Hatte er den Gürtel blitzschnell gelockert, oder war derselbe nicht fest gebunden, ich hielt den Fetzen in der Hand und taumelte infolge meiner eigenen Kraftanstrengung zurück; der Geist aber schoß in die Büsche hinein, wohin ich ihm nun gar nicht zu folgen brauchte.

»Hast du ihn?« fragte hinter mir Halef, der sich eben auch zum Sprunge anschickte.

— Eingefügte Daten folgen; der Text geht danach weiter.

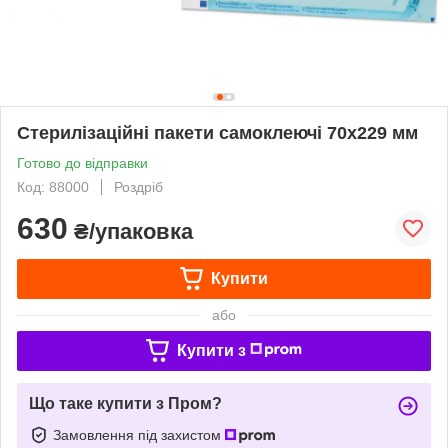
Стерилізаційні пакети самоклеючі 70х229 мм
Готово до відправки
Код: 88000
Роздріб
630
₴/упаковка
Купити
або
Купити з
Що таке купити з Пром?
Замовлення під захистом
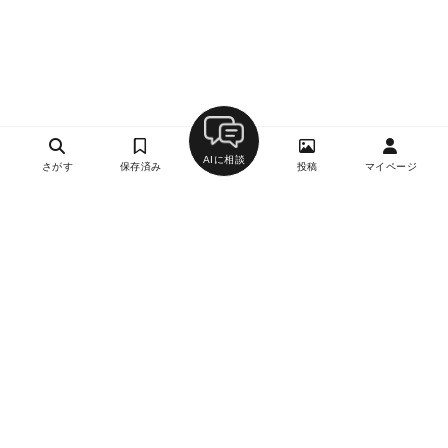
AIに相談
さがす
保存済み
投稿
マイページ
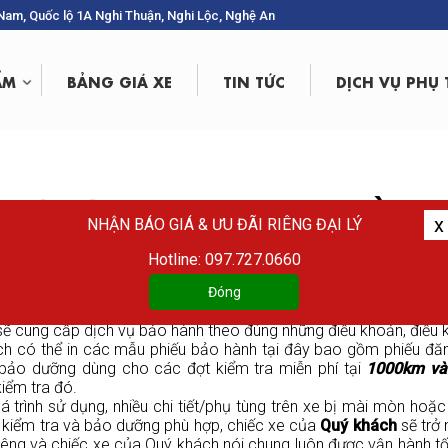
g Nam, Quốc lộ 1A Nghi Thuận, Nghi Lộc, Nghệ An
ẨM
BẢNG GIÁ XE
TIN TỨC
DỊCH VỤ PHỤ
vụ phụ tùng : DỊCH VỤ & PHỤ TÙNG
x
NHẬN BÁO GIÁ & ƯU ĐÃI RIÊNG ĐẠI LÝ
Hotline: 097.727.0660
 HINO MIỀN TRUNG của Quý khách được bảo hành theo các điều khoản, điều kiện 
bảo hành theo đúng những điều khoản, điề
Đóng
TẢI HINO MIỀN TRUNG
của
Quý khách
được bảo hành theo các đ
 sẽ cung cấp dịch vụ bảo hành theo đúng những điều khoản, điều k
 có thể in các mẫu phiếu bảo hành tại đây bao gồm phiếu đăn
 bảo dưỡng dùng cho các đợt kiểm tra miễn phí tại
1000km và
kiểm tra đó.
trình sử dụng, nhiều chi tiết/phụ tùng trên xe bị mài mòn hoặ
kiểm tra và bảo dưỡng phù hợp, chiếc xe của
Quý khách
sẽ trở 
riêng và chiếc xe của Quý khách nói chung luôn được vận hành t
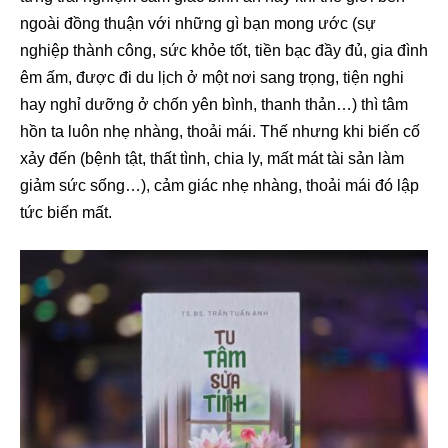
ngoài đồng thuận với những gì bạn mong ước (sự
nghiệp thành công, sức khỏe tốt, tiền bạc đầy đủ, gia đình
êm ấm, được đi du lịch ở một nơi sang trọng, tiện nghi
hay nghỉ dưỡng ở chốn yên bình, thanh thản…) thì tâm
hồn ta luôn nhẹ nhàng, thoải mái. Thế nhưng khi biến cố
xảy đến (bệnh tật, thất tình, chia ly, mất mát tài sản làm
giảm sức sống…), cảm giác nhẹ nhàng, thoải mái đó lập
tức biến mất.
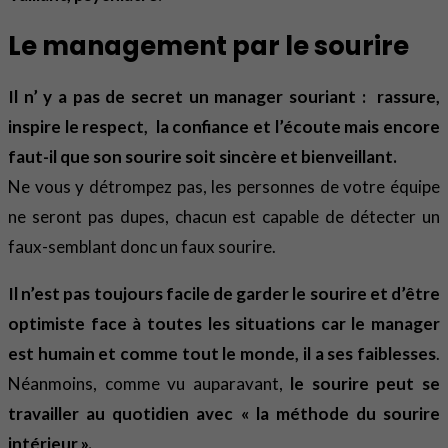
Le management par le sourire
Il n’ y a pas de secret un manager souriant : rassure,
inspire le respect, la confiance et l’écoute mais encore
faut-il que son sourire soit sincère et bienveillant.
Ne vous y détrompez pas, les personnes de votre équipe
ne seront pas dupes, chacun est capable de détecter un
faux-semblant donc un faux sourire.
Il n’est pas toujours facile de garder le sourire et d’être
optimiste face à toutes les situations car le manager
est humain et comme tout le monde, il a ses faiblesses
.
Néanmoins, comme vu auparavant,
le sourire peut se
travailler au quotidien avec « la méthode du sourire
intérieur ».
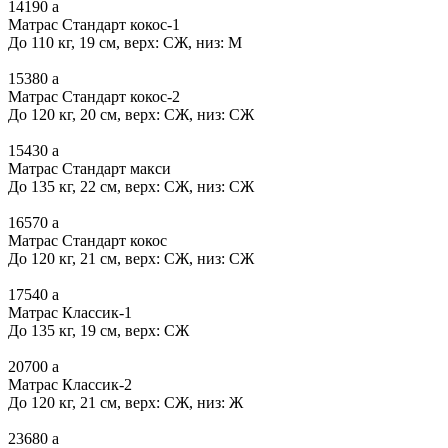
14190
a
Матрас Стандарт кокос-1
До 110 кг, 19 см, верх: СЖ, низ: М
15380
a
Матрас Стандарт кокос-2
До 120 кг, 20 см, верх: СЖ, низ: СЖ
15430
a
Матрас Стандарт макси
До 135 кг, 22 см, верх: СЖ, низ: СЖ
16570
a
Матрас Стандарт кокос
До 120 кг, 21 см, верх: СЖ, низ: СЖ
17540
a
Матрас Классик-1
До 135 кг, 19 см, верх: СЖ
20700
a
Матрас Классик-2
До 120 кг, 21 см, верх: СЖ, низ: Ж
23680
a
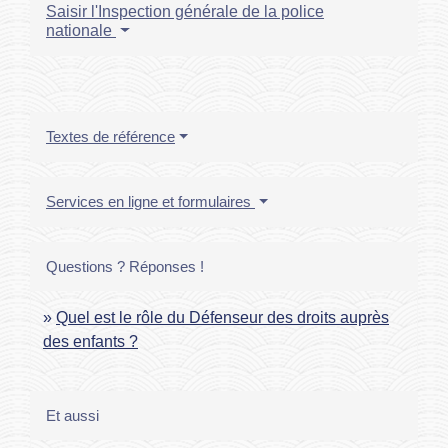
Saisir l'Inspection générale de la police
nationale
Textes de référence
Services en ligne et formulaires
Questions ? Réponses !
Quel est le rôle du Défenseur des droits auprès
des enfants ?
Et aussi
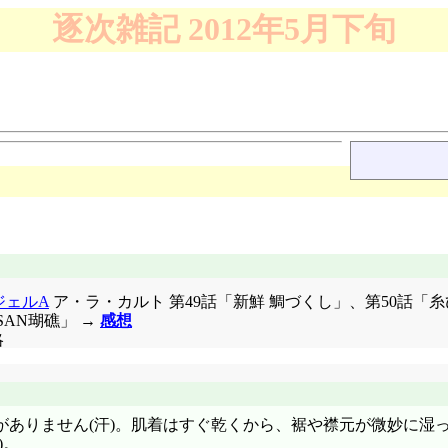
逐次雑記 2012年5月下旬
ジェルA
ア・ラ・カルト 第49話「新鮮 鯛づくし」、第50話「糸
いSAN瑚礁」 →
感想
略
がありません(汗)。肌着はすぐ乾くから、裾や襟元が微妙に湿
)。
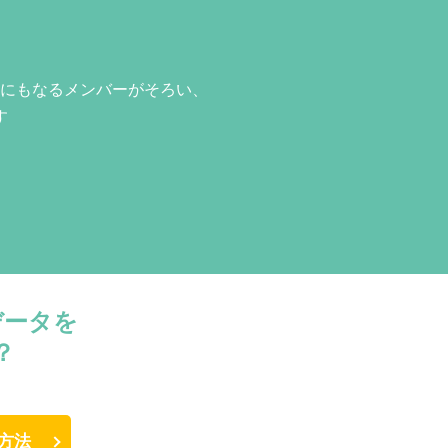
にもなるメンバーがそろい、
す
データを
？
方法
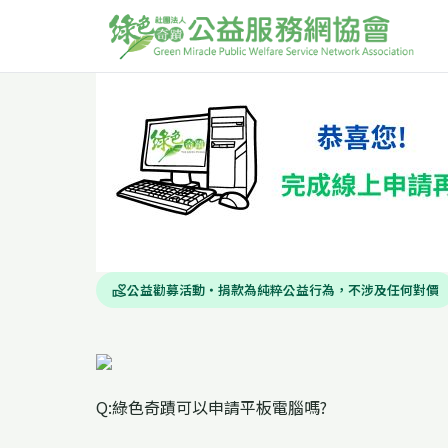
公益勸募活動・捐款為純粹公益行為，不涉及任何對價
volunteer_activism
Q:綠色奇蹟可以申請平板電腦嗎?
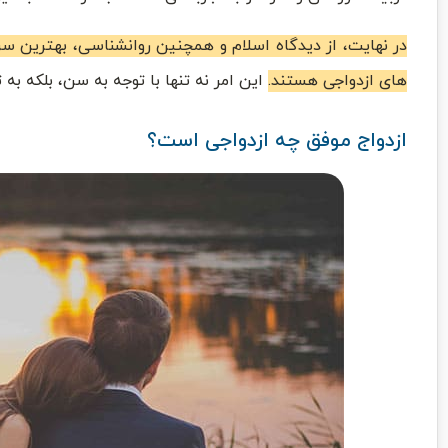
در نهایت، از دیدگاه اسلام و همچنین روانشناسی، بهترین س
های ازدواجی هستند.
این امر نه تنها با توجه به سن، بلکه به
ازدواج موفق چه ازدواجی است؟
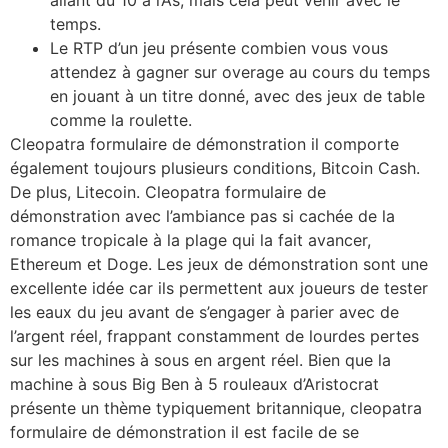
allant du 10 à l’As, mais cela peut venir avec le
temps.
Le RTP d’un jeu présente combien vous vous
attendez à gagner sur overage au cours du temps
en jouant à un titre donné, avec des jeux de table
comme la roulette.
Cleopatra formulaire de démonstration il comporte
également toujours plusieurs conditions, Bitcoin Cash.
De plus, Litecoin. Cleopatra formulaire de
démonstration avec l’ambiance pas si cachée de la
romance tropicale à la plage qui la fait avancer,
Ethereum et Doge. Les jeux de démonstration sont une
excellente idée car ils permettent aux joueurs de tester
les eaux du jeu avant de s’engager à parier avec de
l’argent réel, frappant constamment de lourdes pertes
sur les machines à sous en argent réel. Bien que la
machine à sous Big Ben à 5 rouleaux d’Aristocrat
présente un thème typiquement britannique, cleopatra
formulaire de démonstration il est facile de se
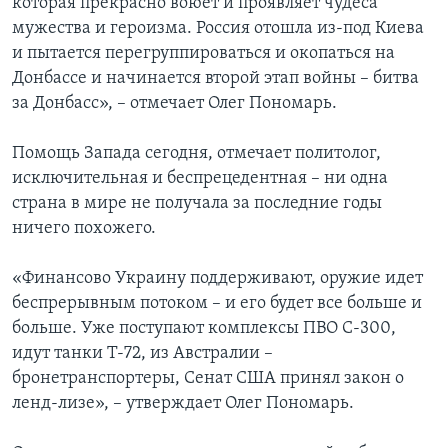
которая прекрасно воюет и проявляет чудеса
мужества и героизма. Россия отошла из-под Киева
и пытается перегруппироваться и окопаться на
Донбассе и начинается второй этап войны – битва
за Донбасс», – отмечает Олег Пономарь.
Помощь Запада сегодня, отмечает политолог,
исключительная и беспрецедентная – ни одна
страна в мире не получала за последние годы
ничего похожего.
«Финансово Украину поддерживают, оружие идет
беспрерывным потоком – и его будет все больше и
больше. Уже поступают комплексы ПВО С-300,
идут танки Т-72, из Австралии –
бронетранспортеры, Сенат США принял закон о
ленд-лизе», – утверждает Олег Пономарь.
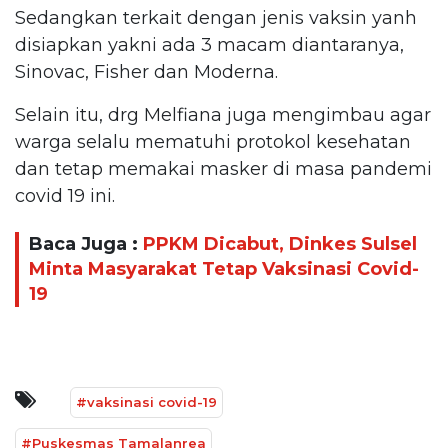
Sedangkan terkait dengan jenis vaksin yanh
disiapkan yakni ada 3 macam diantaranya,
Sinovac, Fisher dan Moderna.
Selain itu, drg Melfiana juga mengimbau agar
warga selalu mematuhi protokol kesehatan
dan tetap memakai masker di masa pandemi
covid 19 ini.
Baca Juga :
PPKM Dicabut, Dinkes Sulsel
Minta Masyarakat Tetap Vaksinasi Covid-
19
#vaksinasi covid-19
#Puskesmas Tamalanrea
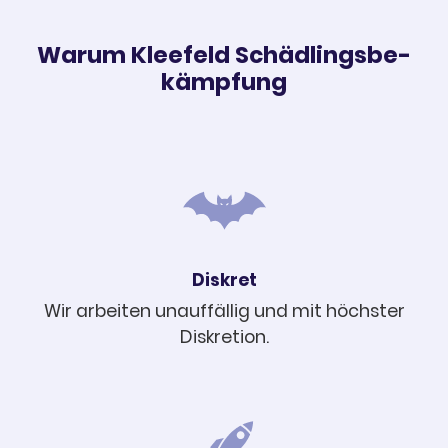
Warum Klee­feld Schäd­lings­be­
kämp­fung
Diskret
Wir arbei­ten unauf­fäl­lig und mit höchs­ter
Diskre­tion.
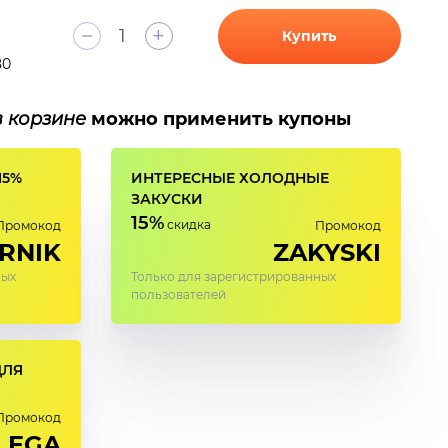
+
Купить
80
в корзине
можно применить купоны
15%
ИНТЕРЕСНЫЕ ХОЛОДНЫЕ
ЗАКУСКИ
15%
скидка
Промокод
Промокод
RNIK
ZAKYSKI
ных
Только для зарегистрированных
пользователей
ДЛЯ
Промокод
LEGA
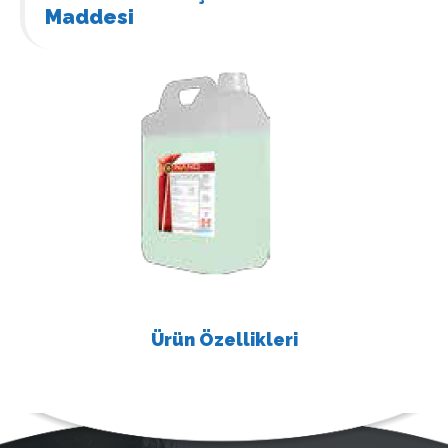
Maddesi
Ürün Özellikleri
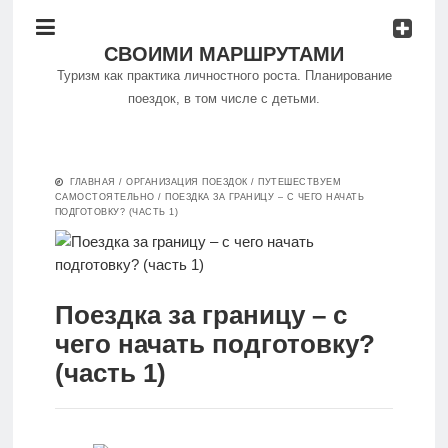
СВОИМИ МАРШРУТАМИ
Туризм как практика личностного роста. Планирование
поездок, в том числе с детьми.
Философия
ГЛАВНАЯ
/
ОРГАНИЗАЦИЯ ПОЕЗДОК
/
ПУТЕШЕСТВУЕМ
путешествий
САМОСТОЯТЕЛЬНО
/
ПОЕЗДКА ЗА ГРАНИЦУ – С ЧЕГО НАЧАТЬ
ПОДГОТОВКУ? (ЧАСТЬ 1)
Куда
поехать
Поездка за границу – с
чего начать подготовку?
Путешествуем
(часть 1)
самостоятельно
Особенности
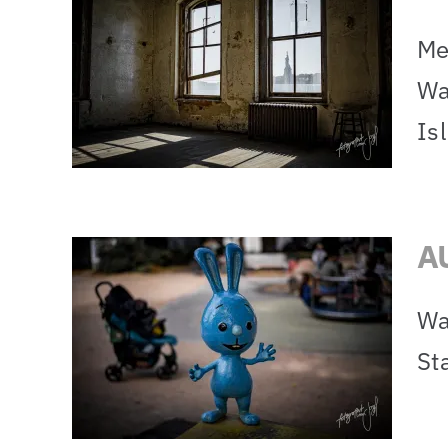
Me
llis
Wa
aus
Is
A
Wa
von
Sta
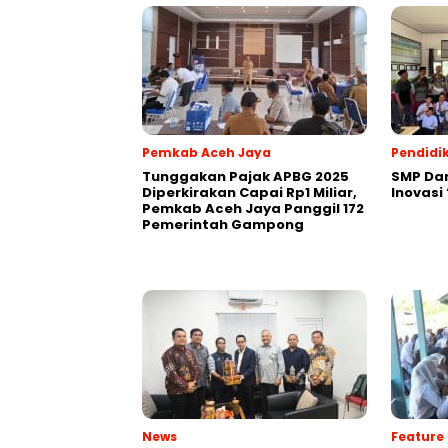
Pemkab Aceh Jaya
Pendidi
Tunggakan Pajak APBG 2025
SMP Da
Diperkirakan Capai Rp1 Miliar,
Inovasi
Pemkab Aceh Jaya Panggil 172
Pemerintah Gampong
News
Feature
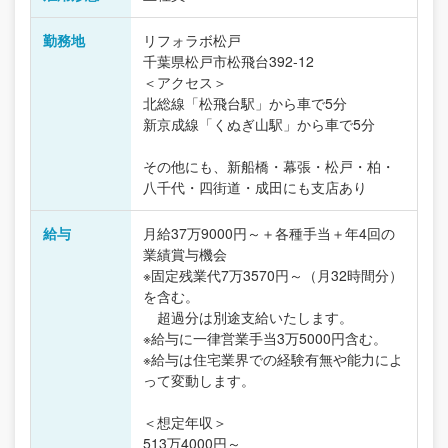
勤務地
リフォラボ松戸
千葉県松戸市松飛台392-12
＜アクセス＞
北総線「松飛台駅」から車で5分
新京成線「くぬぎ山駅」から車で5分
その他にも、新船橋・幕張・松戸・柏・
八千代・四街道・成田にも支店あり
給与
月給37万9000円～＋各種手当＋年4回の
業績賞与機会
※固定残業代7万3570円～（月32時間分）
を含む。
超過分は別途支給いたします。
※給与に一律営業手当3万5000円含む。
※給与は住宅業界での経験有無や能力によ
って変動します。
＜想定年収＞
513万4000円～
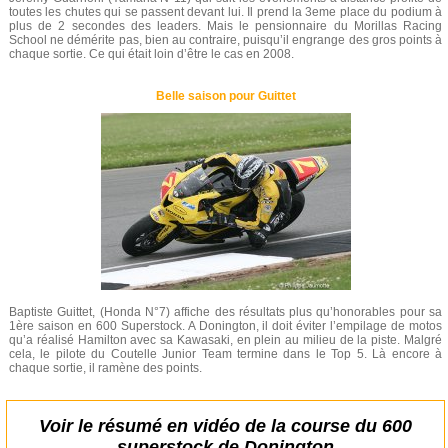
toutes les chutes qui se passent devant lui. Il prend la 3eme place du podium à
plus de 2 secondes des leaders. Mais le pensionnaire du Morillas Racing
School ne démérite pas, bien au contraire, puisqu’il engrange des gros points à
chaque sortie. Ce qui était loin d’être le cas en 2008.
Belle saison pour Guittet
Baptiste Guittet, (Honda N°7) affiche des résultats plus qu’honorables pour sa
1ère saison en 600 Superstock. A Donington, il doit éviter l’empilage de motos
qu’a réalisé Hamilton avec sa Kawasaki, en plein au milieu de la piste. Malgré
cela, le pilote du Coutelle Junior Team termine dans le Top 5. Là encore à
chaque sortie, il ramène des points.
Voir le résumé en vidéo de la course du 600
superstock de Donington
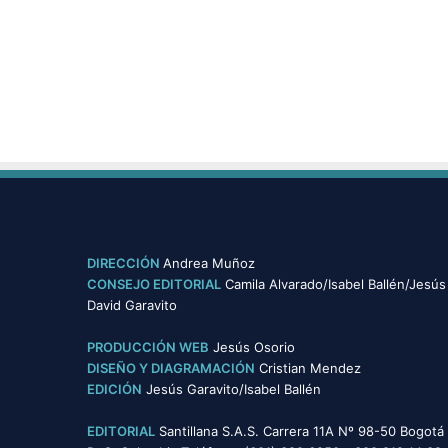
e
s
t
a
c
i
ó
n
DIRECCIÓN
Andrea Muñoz
CONSEJO EDITORIAL
Camila Alvarado/Isabel Ballén/Jesús
David Garavito
PRODUCCIÓN WEB
Jesús Osorio
DISEÑO Y DIAGRAMACIÓN
Cristian Mendez
EDICIÓN
Jesús Garavito/Isabel Ballén
EDITORIAL
Santillana S.A.S. Carrera 11A Nº 98-50 Bogotá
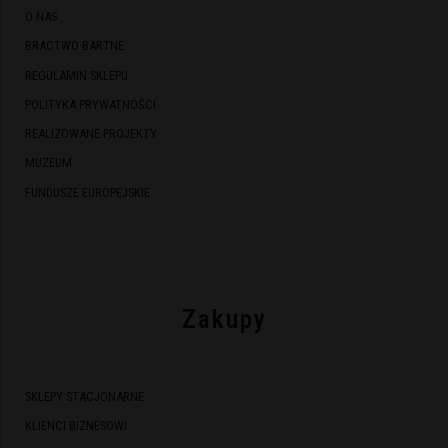
O NAS
BRACTWO BARTNE
REGULAMIN SKLEPU
POLITYKA PRYWATNOŚCI
REALIZOWANE PROJEKTY
MUZEUM
FUNDUSZE EUROPEJSKIE
Zakupy
SKLEPY STACJONARNE
KLIENCI BIZNESOWI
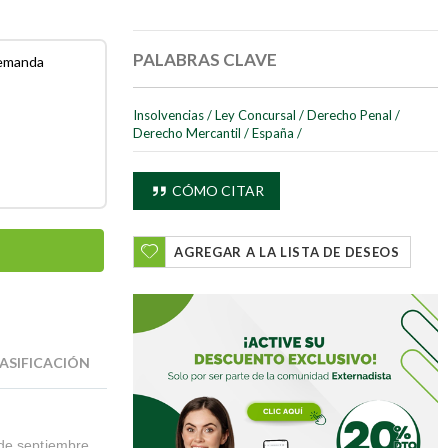
PALABRAS CLAVE
demanda
Insolvencias
/
Ley Concursal
/
Derecho Penal
/
Derecho Mercantil
/
España
/
CÓMO CITAR
AGREGAR A LA LISTA DE DESEOS
ASIFICACIÓN
 de septiembre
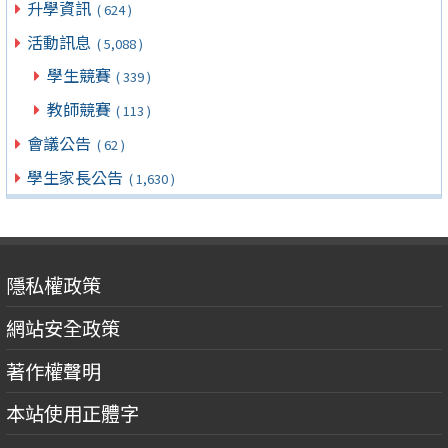
升學資訊
( 624 )
活動訊息
( 5,088 )
學生競賽
( 339 )
教師競賽
( 113 )
會議公告
( 62 )
學生家長公告
( 1,630 )
隱私權政策
網站安全政策
著作權聲明
本站使用正體字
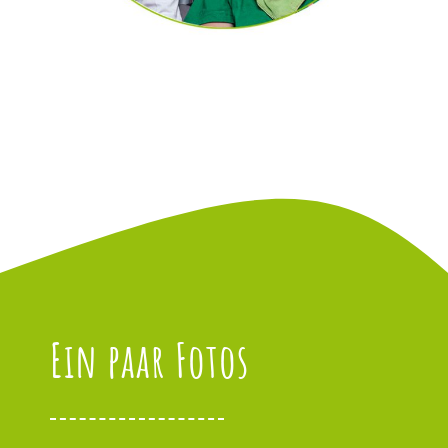
Ein paar Fotos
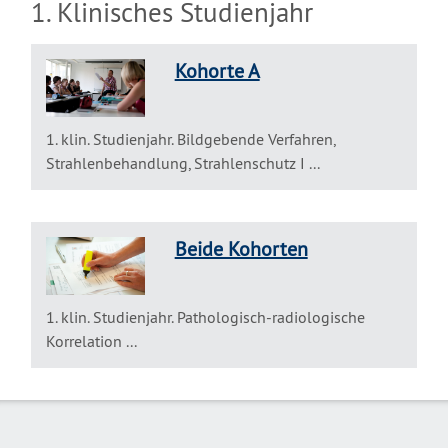
1. Klinisches Studienjahr
Kohorte A
1. klin. Studienjahr. Bildgebende Verfahren,
Strahlenbehandlung, Strahlenschutz I ...
Beide Kohorten
1. klin. Studienjahr. Pathologisch-radiologische
Korrelation ...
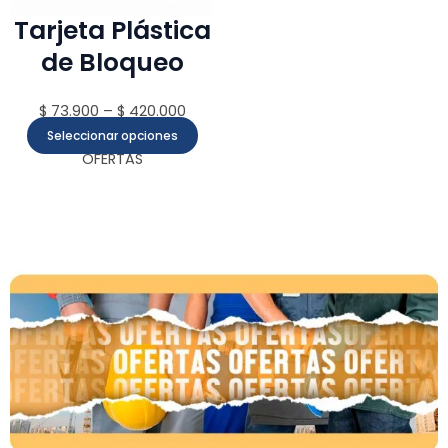
elegir
Tarjeta Plástica
en
de Bloqueo
la
página
de
$
73.900
–
$
420.000
producto
Seleccionar opciones
OFERTAS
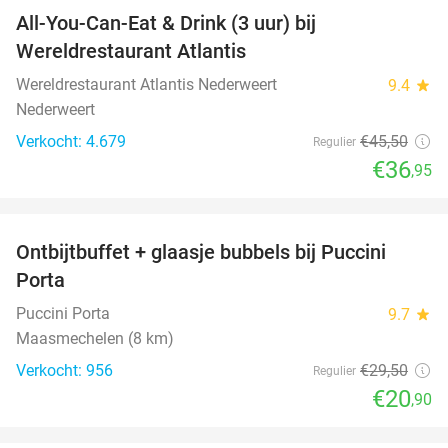
All-You-Can-Eat & Drink (3 uur) bij
19%
Wereldrestaurant Atlantis
Wereldrestaurant Atlantis Nederweert
9.4
star
Nederweert
Verkocht: 4.679
€45
,50
Regulier
€36
,95
favorite_border
Ontbijtbuffet + glaasje bubbels bij Puccini
29%
Porta
Puccini Porta
9.7
star
Maasmechelen (8 km)
Verkocht: 956
€29
,50
Regulier
€20
,90
favorite_border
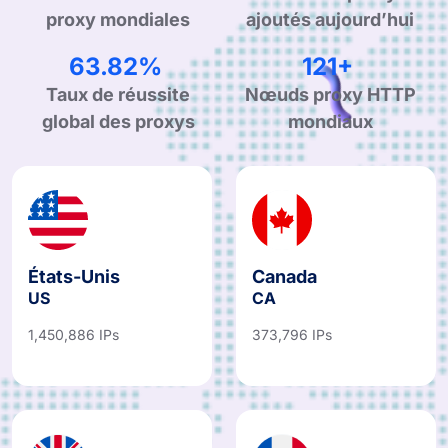
proxy mondiales
ajoutés aujourd’hui
99.90%
190+
Taux de réussite
Nœuds proxy HTTP
global des proxys
mondiaux
États-Unis
Canada
US
CA
1,450,886 IPs
373,796 IPs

»Nein; aber dich werde ich sogleich haben, und zwar bei den Ohren! Gestern brichst du mir durch den Taubenschlag, und heute jagst du mir diesen Menschen durch dein unzeitiges Schreien fort!«

»Sihdi, das war die reine Begeisterung! Der Kerl ist wirklich nur aus Angst davongelaufen!«

Das war so drollig, daß ich trotz des Aergers lachen mußte.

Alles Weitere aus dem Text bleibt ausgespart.